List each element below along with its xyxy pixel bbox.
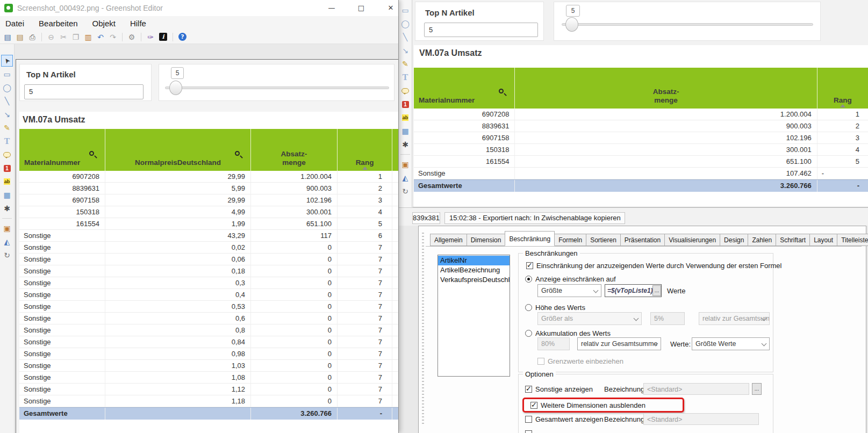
flip-tool[interactable]: ◭ [1, 236, 13, 248]
tab-design[interactable]: Design [720, 234, 748, 246]
hide-dimensions-checkbox[interactable] [530, 402, 537, 409]
accumulation-value-input[interactable]: 80% [537, 337, 570, 350]
effects-brush-icon[interactable]: ✑ [145, 32, 156, 42]
others-ellipsis-button[interactable]: ... [752, 383, 762, 395]
help-icon[interactable]: ? [178, 33, 186, 41]
first-formula-checkbox[interactable] [526, 262, 533, 269]
listbox-item[interactable]: VerkaufspreisDeutschland [438, 275, 510, 285]
text-tool[interactable]: T [1, 135, 13, 147]
flip-tool[interactable]: ◭ [399, 172, 411, 184]
show-total-checkbox[interactable] [525, 416, 532, 423]
column-header[interactable]: Materialnummer [414, 68, 514, 109]
dialog-resize-gutter[interactable] [422, 233, 424, 426]
settings-gear-icon[interactable]: ⚙ [126, 32, 137, 42]
obfuscate-tool[interactable]: ▦ [399, 125, 411, 137]
counter-tool[interactable]: 1 [1, 162, 13, 174]
menu-hilfe[interactable]: Hilfe [130, 19, 146, 28]
rectangle-tool[interactable]: ▭ [399, 4, 411, 16]
paste-icon[interactable]: ▥ [83, 32, 94, 42]
restrict-display-radio[interactable] [525, 276, 532, 283]
tab-formeln[interactable]: Formeln [554, 234, 586, 246]
obfuscate-tool[interactable]: ▦ [1, 189, 13, 201]
menu-datei[interactable]: Datei [5, 19, 24, 28]
ellipse-tool[interactable]: ◯ [399, 18, 411, 30]
crop-tool[interactable]: ▣ [399, 158, 411, 170]
paste-clipboard-icon[interactable]: ▤ [15, 32, 25, 42]
comparison-dropdown[interactable]: Größer als [537, 312, 642, 325]
copy-icon[interactable]: ❐ [70, 32, 81, 42]
others-caption-input[interactable]: <Standard> [643, 383, 749, 395]
column-header[interactable] [392, 129, 398, 171]
search-icon[interactable] [235, 151, 243, 159]
rotate-tool[interactable]: ↻ [399, 185, 411, 197]
highlight-tool[interactable]: ab [399, 112, 411, 124]
column-header[interactable]: Absatz- menge [514, 68, 816, 109]
tab-layout[interactable]: Layout [809, 234, 837, 246]
relative-to-dropdown[interactable]: relativ zur Gesamtsumn [699, 312, 770, 325]
rectangle-tool[interactable]: ▭ [1, 68, 13, 80]
clipped-checkbox[interactable] [525, 430, 532, 433]
remove-icon[interactable]: ⊖ [46, 32, 56, 42]
effects-tool[interactable]: ✱ [1, 203, 13, 214]
menu-bearbeiten[interactable]: Bearbeiten [39, 19, 78, 28]
accumulation-radio[interactable] [525, 330, 532, 337]
tab-präsentation[interactable]: Präsentation [620, 234, 665, 246]
save-icon[interactable]: ▤ [2, 32, 13, 42]
tab-sortieren[interactable]: Sortieren [586, 234, 621, 246]
include-boundaries-checkbox[interactable] [537, 358, 544, 365]
column-header[interactable]: Absatz- menge [250, 129, 337, 171]
percent-value-input[interactable]: 5% [650, 312, 685, 325]
value-height-radio[interactable] [525, 304, 532, 311]
minimize-button[interactable]: — [324, 0, 340, 16]
print-icon[interactable]: ⎙ [27, 32, 38, 42]
arrow-tool[interactable]: ↘ [399, 45, 411, 56]
tab-titelleiste[interactable]: Titelleiste [837, 234, 868, 246]
tab-beschränkung[interactable]: Beschränkung [505, 231, 555, 246]
tab-zahlen[interactable]: Zahlen [748, 234, 776, 246]
column-header[interactable]: NormalpreisDeutschland [105, 129, 250, 171]
close-button[interactable]: ✕ [383, 0, 399, 16]
freehand-tool[interactable]: ✎ [1, 122, 13, 134]
crop-tool[interactable]: ▣ [1, 222, 13, 234]
show-others-checkbox[interactable] [525, 386, 532, 393]
ellipse-tool[interactable]: ◯ [1, 82, 13, 93]
maximize-button[interactable]: □ [353, 0, 369, 16]
werte-mode-dropdown[interactable]: Größte Werte [692, 337, 770, 350]
table-cell: 0,18 [105, 265, 250, 277]
line-tool[interactable]: ╲ [399, 31, 411, 43]
arrow-tool[interactable]: ↘ [1, 109, 13, 120]
text-tool[interactable]: T [399, 71, 411, 83]
selection-cursor-tool[interactable]: ➤ [1, 55, 13, 67]
menu-objekt[interactable]: Objekt [92, 19, 116, 28]
line-tool[interactable]: ╲ [1, 95, 13, 107]
counter-tool[interactable]: 1 [399, 98, 411, 110]
info-icon[interactable]: i [159, 33, 167, 41]
rotate-tool[interactable]: ↻ [1, 249, 13, 261]
column-header[interactable]: Rang [817, 68, 868, 109]
tab-schriftart[interactable]: Schriftart [776, 234, 810, 246]
column-header[interactable]: Rang [337, 129, 392, 171]
tab-allgemein[interactable]: Allgemein [430, 234, 467, 246]
formula-ellipsis-button[interactable]: ... [652, 285, 661, 296]
freehand-tool[interactable]: ✎ [399, 58, 411, 70]
listbox-item[interactable]: ArtikelNr [438, 256, 510, 265]
tab-visualisierungen[interactable]: Visualisierungen [664, 234, 720, 246]
highlight-tool[interactable]: ab [1, 176, 13, 187]
redo-icon[interactable]: ↷ [107, 32, 118, 42]
table-cell: 7 [337, 336, 392, 348]
search-icon[interactable] [89, 151, 97, 159]
accumulation-relative-dropdown[interactable]: relativ zur Gesamtsumme [577, 337, 661, 350]
listbox-item[interactable]: ArtikelBezeichnung [438, 265, 510, 275]
undo-icon[interactable]: ↶ [95, 32, 106, 42]
total-caption-input[interactable]: <Standard> [643, 413, 759, 425]
speechbubble-tool[interactable] [1, 149, 13, 161]
tab-dimension[interactable]: Dimension [467, 234, 506, 246]
formula-input[interactable]: =$(vTopListe1) ... [605, 284, 662, 297]
search-icon[interactable] [499, 89, 507, 97]
dimension-listbox[interactable]: ArtikelNrArtikelBezeichnungVerkaufspreis… [437, 255, 510, 377]
cut-icon[interactable]: ✂ [58, 32, 69, 42]
restrict-mode-dropdown[interactable]: Größte [537, 284, 601, 297]
column-header[interactable]: Materialnummer [19, 129, 105, 171]
effects-tool[interactable]: ✱ [399, 139, 411, 150]
speechbubble-tool[interactable] [399, 85, 411, 97]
┄┄┄┄┄┄
PROMPT >> Make an exact copy of the listing. Do not carry over its pictures.

REPLY TO THE TASK >>
List each element below along with its xyxy pixel bbox.
flip-tool[interactable]: ◭ [1, 236, 13, 248]
tab-design[interactable]: Design [720, 234, 748, 246]
hide-dimensions-checkbox[interactable] [530, 402, 537, 409]
accumulation-value-input[interactable]: 80% [537, 337, 570, 350]
effects-brush-icon[interactable]: ✑ [145, 32, 156, 42]
others-ellipsis-button[interactable]: ... [752, 383, 762, 395]
help-icon[interactable]: ? [178, 33, 186, 41]
first-formula-checkbox[interactable] [526, 262, 533, 269]
listbox-item[interactable]: VerkaufspreisDeutschland [438, 275, 510, 285]
text-tool[interactable]: T [1, 135, 13, 147]
flip-tool[interactable]: ◭ [399, 172, 411, 184]
show-total-checkbox[interactable] [525, 416, 532, 423]
column-header[interactable]: Materialnummer [414, 68, 514, 109]
dialog-resize-gutter[interactable] [422, 233, 424, 426]
settings-gear-icon[interactable]: ⚙ [126, 32, 137, 42]
obfuscate-tool[interactable]: ▦ [399, 125, 411, 137]
counter-tool[interactable]: 1 [1, 162, 13, 174]
menu-hilfe[interactable]: Hilfe [130, 19, 146, 28]
rectangle-tool[interactable]: ▭ [399, 4, 411, 16]
paste-icon[interactable]: ▥ [83, 32, 94, 42]
restrict-display-radio[interactable] [525, 276, 532, 283]
tab-formeln[interactable]: Formeln [554, 234, 586, 246]
obfuscate-tool[interactable]: ▦ [1, 189, 13, 201]
menu-datei[interactable]: Datei [5, 19, 24, 28]
ellipse-tool[interactable]: ◯ [399, 18, 411, 30]
crop-tool[interactable]: ▣ [399, 158, 411, 170]
paste-clipboard-icon[interactable]: ▤ [15, 32, 25, 42]
comparison-dropdown[interactable]: Größer als [537, 312, 642, 325]
copy-icon[interactable]: ❐ [70, 32, 81, 42]
others-caption-input[interactable]: <Standard> [643, 383, 749, 395]
column-header[interactable] [392, 129, 398, 171]
search-icon[interactable] [235, 151, 243, 159]
rotate-tool[interactable]: ↻ [399, 185, 411, 197]
highlight-tool[interactable]: ab [399, 112, 411, 124]
column-header[interactable]: Absatz- menge [514, 68, 816, 109]
tab-layout[interactable]: Layout [809, 234, 837, 246]
relative-to-dropdown[interactable]: relativ zur Gesamtsumn [699, 312, 770, 325]
rectangle-tool[interactable]: ▭ [1, 68, 13, 80]
clipped-checkbox[interactable] [525, 430, 532, 433]
remove-icon[interactable]: ⊖ [46, 32, 56, 42]
effects-tool[interactable]: ✱ [1, 203, 13, 214]
menu-bearbeiten[interactable]: Bearbeiten [39, 19, 78, 28]
accumulation-radio[interactable] [525, 330, 532, 337]
tab-präsentation[interactable]: Präsentation [620, 234, 665, 246]
save-icon[interactable]: ▤ [2, 32, 13, 42]
tab-sortieren[interactable]: Sortieren [586, 234, 621, 246]
include-boundaries-checkbox[interactable] [537, 358, 544, 365]
column-header[interactable]: Absatz- menge [250, 129, 337, 171]
percent-value-input[interactable]: 5% [650, 312, 685, 325]
value-height-radio[interactable] [525, 304, 532, 311]
minimize-button[interactable]: — [324, 0, 340, 16]
print-icon[interactable]: ⎙ [27, 32, 38, 42]
arrow-tool[interactable]: ↘ [399, 45, 411, 56]
tab-titelleiste[interactable]: Titelleiste [837, 234, 868, 246]
tab-beschränkung[interactable]: Beschränkung [505, 231, 555, 246]
tab-zahlen[interactable]: Zahlen [748, 234, 776, 246]
column-header[interactable]: NormalpreisDeutschland [105, 129, 250, 171]
close-button[interactable]: ✕ [383, 0, 399, 16]
freehand-tool[interactable]: ✎ [1, 122, 13, 134]
crop-tool[interactable]: ▣ [1, 222, 13, 234]
show-others-checkbox[interactable] [525, 386, 532, 393]
ellipse-tool[interactable]: ◯ [1, 82, 13, 93]
maximize-button[interactable]: □ [353, 0, 369, 16]
werte-mode-dropdown[interactable]: Größte Werte [692, 337, 770, 350]
table-cell: 0,18 [105, 265, 250, 277]
line-tool[interactable]: ╲ [399, 31, 411, 43]
arrow-tool[interactable]: ↘ [1, 109, 13, 120]
text-tool[interactable]: T [399, 71, 411, 83]
selection-cursor-tool[interactable]: ➤ [1, 55, 13, 67]
menu-objekt[interactable]: Objekt [92, 19, 116, 28]
line-tool[interactable]: ╲ [1, 95, 13, 107]
counter-tool[interactable]: 1 [399, 98, 411, 110]
info-icon[interactable]: i [159, 33, 167, 41]
rotate-tool[interactable]: ↻ [1, 249, 13, 261]
column-header[interactable]: Rang [817, 68, 868, 109]
tab-schriftart[interactable]: Schriftart [776, 234, 810, 246]
column-header[interactable]: Rang [337, 129, 392, 171]
tab-allgemein[interactable]: Allgemein [430, 234, 467, 246]
formula-ellipsis-button[interactable]: ... [652, 285, 661, 296]
freehand-tool[interactable]: ✎ [399, 58, 411, 70]
listbox-item[interactable]: ArtikelNr [438, 256, 510, 265]
tab-visualisierungen[interactable]: Visualisierungen [664, 234, 720, 246]
highlight-tool[interactable]: ab [1, 176, 13, 187]
redo-icon[interactable]: ↷ [107, 32, 118, 42]
table-cell: 7 [337, 336, 392, 348]
search-icon[interactable] [89, 151, 97, 159]
accumulation-relative-dropdown[interactable]: relativ zur Gesamtsumme [577, 337, 661, 350]
listbox-item[interactable]: ArtikelBezeichnung [438, 265, 510, 275]
undo-icon[interactable]: ↶ [95, 32, 106, 42]
total-caption-input[interactable]: <Standard> [643, 413, 759, 425]
speechbubble-tool[interactable] [1, 149, 13, 161]
tab-dimension[interactable]: Dimension [467, 234, 506, 246]
formula-input[interactable]: =$(vTopListe1) ... [605, 284, 662, 297]
search-icon[interactable] [499, 89, 507, 97]
dimension-listbox[interactable]: ArtikelNrArtikelBezeichnungVerkaufspreis… [437, 255, 510, 377]
cut-icon[interactable]: ✂ [58, 32, 69, 42]
restrict-mode-dropdown[interactable]: Größte [537, 284, 601, 297]
column-header[interactable]: Materialnummer [19, 129, 105, 171]
effects-tool[interactable]: ✱ [399, 139, 411, 150]
speechbubble-tool[interactable] [399, 85, 411, 97]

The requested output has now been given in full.